The problem>
An exact reproduction of the records is required, with all images left out.

Source records>
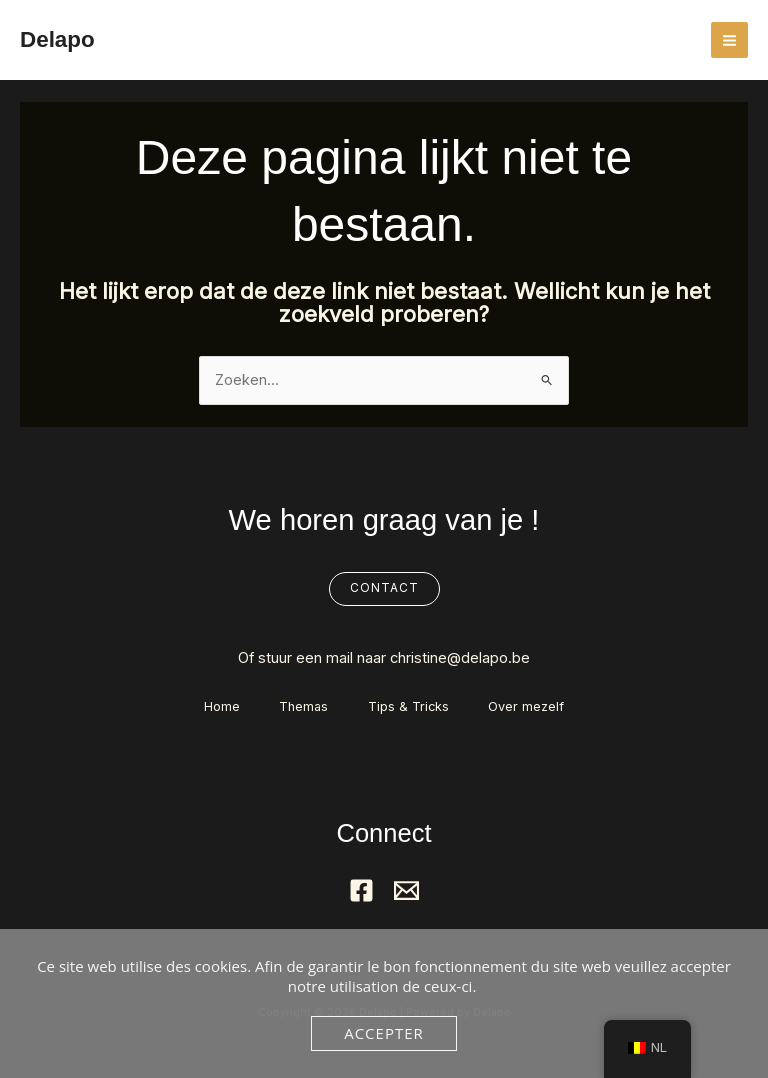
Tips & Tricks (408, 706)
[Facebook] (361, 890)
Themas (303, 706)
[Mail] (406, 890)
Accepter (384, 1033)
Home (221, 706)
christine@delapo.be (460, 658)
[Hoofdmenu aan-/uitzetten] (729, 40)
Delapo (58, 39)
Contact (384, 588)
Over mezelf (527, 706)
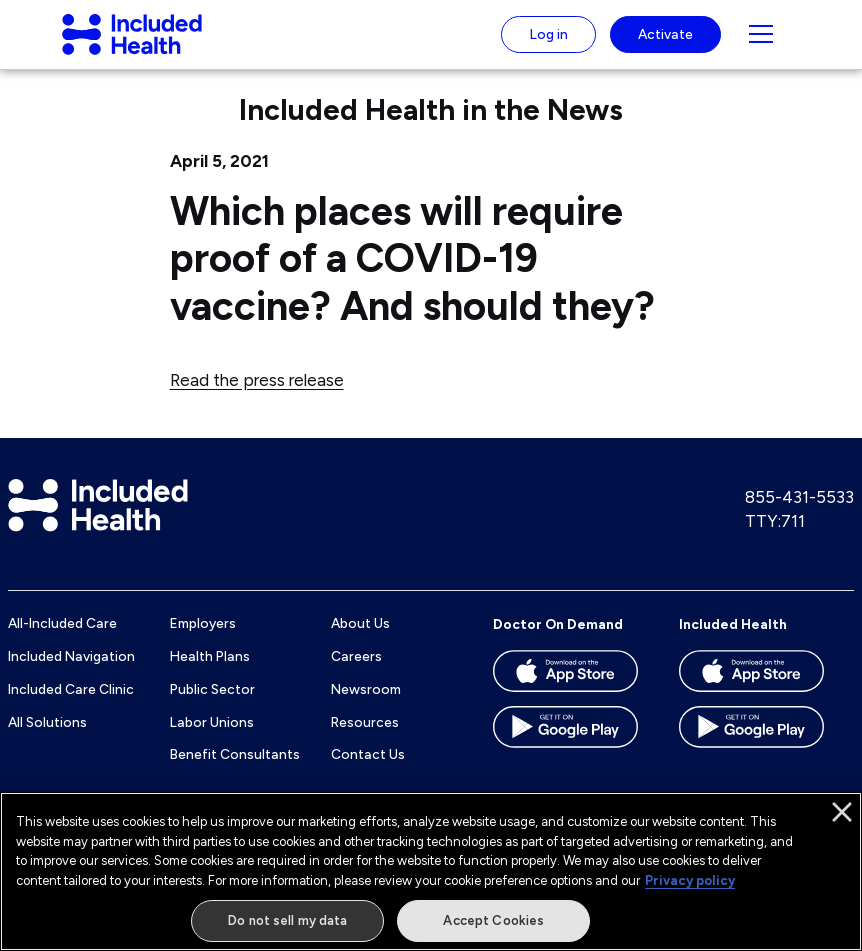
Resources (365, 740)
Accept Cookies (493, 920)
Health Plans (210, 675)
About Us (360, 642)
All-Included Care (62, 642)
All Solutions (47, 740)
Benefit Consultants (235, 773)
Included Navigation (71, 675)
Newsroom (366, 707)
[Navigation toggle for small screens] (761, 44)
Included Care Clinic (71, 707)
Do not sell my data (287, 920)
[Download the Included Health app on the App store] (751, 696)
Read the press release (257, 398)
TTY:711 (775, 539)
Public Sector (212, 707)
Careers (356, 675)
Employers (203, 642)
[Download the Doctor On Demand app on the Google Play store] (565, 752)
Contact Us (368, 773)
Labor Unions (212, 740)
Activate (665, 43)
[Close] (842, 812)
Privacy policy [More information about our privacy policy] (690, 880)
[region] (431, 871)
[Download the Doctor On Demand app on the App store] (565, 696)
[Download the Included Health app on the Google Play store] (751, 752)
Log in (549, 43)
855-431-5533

Output>
Tips & Tricks (408, 706)
[Facebook] (361, 890)
Themas (303, 706)
[Mail] (406, 890)
Accepter (384, 1033)
Home (221, 706)
christine@delapo.be (460, 658)
[Hoofdmenu aan-/uitzetten] (729, 40)
Delapo (58, 39)
Contact (384, 588)
Over mezelf (527, 706)
Resources (365, 740)
Accept Cookies (493, 920)
Health Plans (210, 675)
About Us (360, 642)
All-Included Care (62, 642)
All Solutions (47, 740)
Benefit Consultants (235, 773)
Included Navigation (71, 675)
Newsroom (366, 707)
[Navigation toggle for small screens] (761, 44)
Included Care Clinic (71, 707)
Do not sell my data (287, 920)
[Download the Included Health app on the App store] (751, 696)
Read the press release (257, 398)
TTY:711 (775, 539)
Public Sector (212, 707)
Careers (356, 675)
Employers (203, 642)
[Download the Doctor On Demand app on the Google Play store] (565, 752)
Contact Us (368, 773)
Labor Unions (212, 740)
Activate (665, 43)
[Close] (842, 812)
Privacy policy [More information about our privacy policy] (690, 880)
[region] (431, 871)
[Download the Doctor On Demand app on the App store] (565, 696)
[Download the Included Health app on the Google Play store] (751, 752)
Log in (549, 43)
855-431-5533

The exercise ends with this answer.